[Dataset excerpts]
****

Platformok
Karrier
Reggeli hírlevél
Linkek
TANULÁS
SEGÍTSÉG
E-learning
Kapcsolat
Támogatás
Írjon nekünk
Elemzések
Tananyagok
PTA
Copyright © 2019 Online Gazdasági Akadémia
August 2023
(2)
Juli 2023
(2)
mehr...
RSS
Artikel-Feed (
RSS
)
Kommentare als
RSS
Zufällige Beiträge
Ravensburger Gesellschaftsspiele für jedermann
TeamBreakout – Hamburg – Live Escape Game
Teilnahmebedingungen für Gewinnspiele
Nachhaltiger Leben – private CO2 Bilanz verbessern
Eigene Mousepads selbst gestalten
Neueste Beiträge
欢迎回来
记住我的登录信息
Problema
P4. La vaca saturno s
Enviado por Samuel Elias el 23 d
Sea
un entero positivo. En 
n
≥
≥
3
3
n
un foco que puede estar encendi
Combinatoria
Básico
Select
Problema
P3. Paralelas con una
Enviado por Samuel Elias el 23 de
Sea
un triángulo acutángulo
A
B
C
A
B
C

****

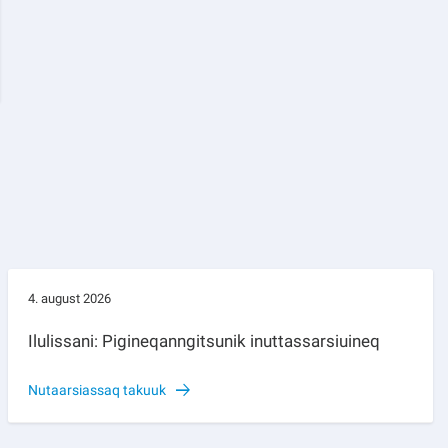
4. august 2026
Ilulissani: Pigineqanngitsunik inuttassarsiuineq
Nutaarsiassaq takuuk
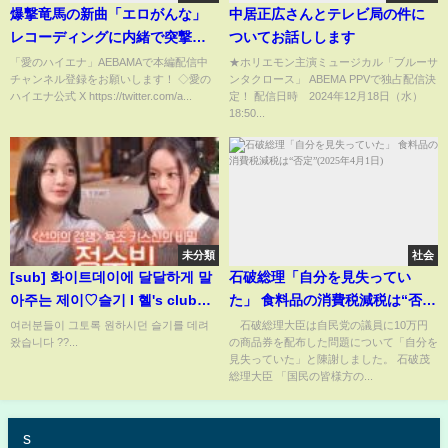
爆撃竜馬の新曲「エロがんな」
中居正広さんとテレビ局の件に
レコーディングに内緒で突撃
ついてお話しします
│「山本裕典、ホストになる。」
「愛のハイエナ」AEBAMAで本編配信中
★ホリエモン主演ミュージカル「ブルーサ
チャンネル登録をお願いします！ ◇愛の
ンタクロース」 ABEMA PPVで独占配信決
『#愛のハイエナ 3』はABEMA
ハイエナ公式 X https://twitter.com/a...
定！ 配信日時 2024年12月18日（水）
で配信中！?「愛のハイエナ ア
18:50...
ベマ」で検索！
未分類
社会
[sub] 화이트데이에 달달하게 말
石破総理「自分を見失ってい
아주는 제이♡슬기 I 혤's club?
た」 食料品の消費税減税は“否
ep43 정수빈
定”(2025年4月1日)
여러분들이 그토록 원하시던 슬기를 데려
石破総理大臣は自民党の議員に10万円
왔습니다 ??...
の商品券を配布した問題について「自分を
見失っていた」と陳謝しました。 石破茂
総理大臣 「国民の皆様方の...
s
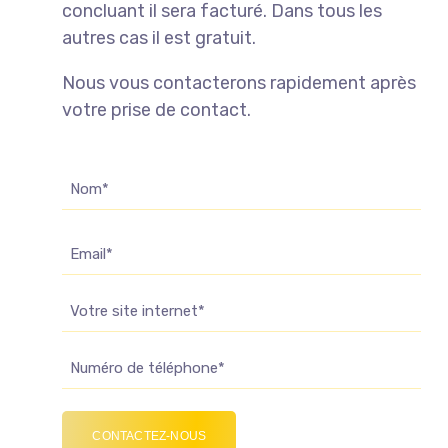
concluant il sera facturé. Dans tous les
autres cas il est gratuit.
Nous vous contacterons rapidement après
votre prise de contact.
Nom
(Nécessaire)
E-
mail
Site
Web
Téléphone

****

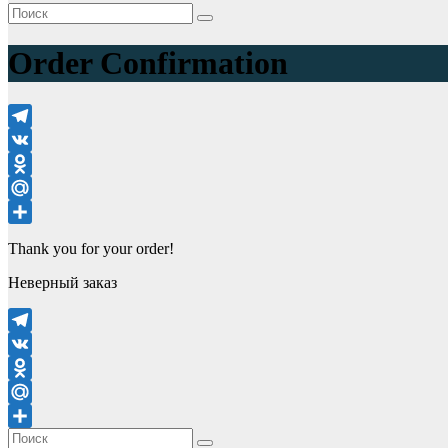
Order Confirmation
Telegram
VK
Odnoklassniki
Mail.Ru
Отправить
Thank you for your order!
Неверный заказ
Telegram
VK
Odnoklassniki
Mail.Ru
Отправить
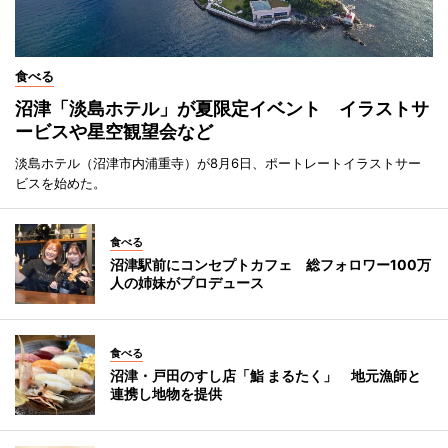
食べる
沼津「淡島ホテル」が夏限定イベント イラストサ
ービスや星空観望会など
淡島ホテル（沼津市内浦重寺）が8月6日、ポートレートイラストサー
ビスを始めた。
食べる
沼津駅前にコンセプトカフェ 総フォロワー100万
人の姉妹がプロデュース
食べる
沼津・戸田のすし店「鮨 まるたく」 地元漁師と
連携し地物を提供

****

-- Problem requirements --
Your answer should be one number, the count of lines in the records that contain the word "Beiträge".

-- Response to this task --
2